**TASK DETAILS:** Go through the data below and work out how many lines contain "performance"; the answer is the number alone.

*** Block opens ***

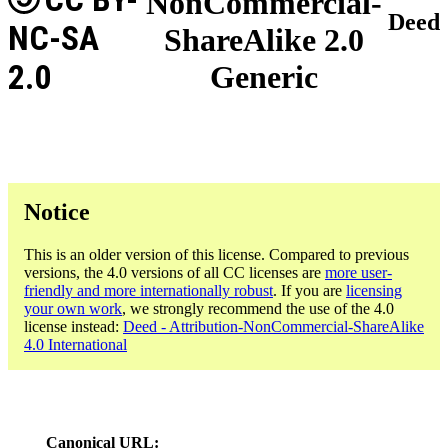
NonCommercial-
Deed
NC-SA
ShareAlike 2.0
2.0
Generic
Notice
This is an older version of this license. Compared to previous
versions, the 4.0 versions of all CC licenses are
more user-
friendly and more internationally robust
. If you are
licensing
your own work
, we strongly recommend the use of the 4.0
license instead:
Deed - Attribution-NonCommercial-ShareAlike
4.0 International
Canonical URL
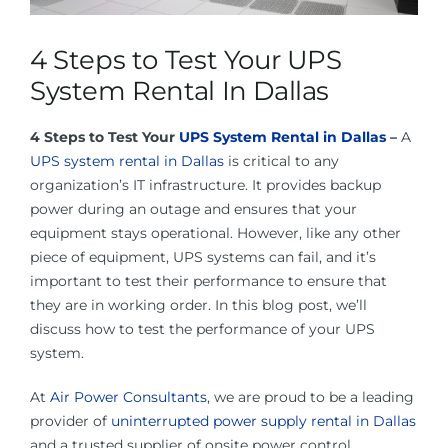
About Us
4 Steps to Test Your UPS
Contact Us
System Rental In Dallas
4 Steps to Test Your
UPS System Rental in Dallas
–
A
Facebook
UPS system rental in Dallas
is critical to any
organization’s IT infrastructure. It provides backup
Linkedin
power during an outage and ensures that your
equipment stays operational. However, like any other
piece of equipment, UPS systems can fail, and it’s
important to test their performance to ensure that
they are in working order. In this blog post, we’ll
discuss how to test the performance of your UPS
system.
At
Air Power Consultants
, we are proud to be a leading
provider of
uninterrupted power supply rental in Dallas
and a trusted supplier of onsite power control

*** Block closes ***

**OUTPUT:** 2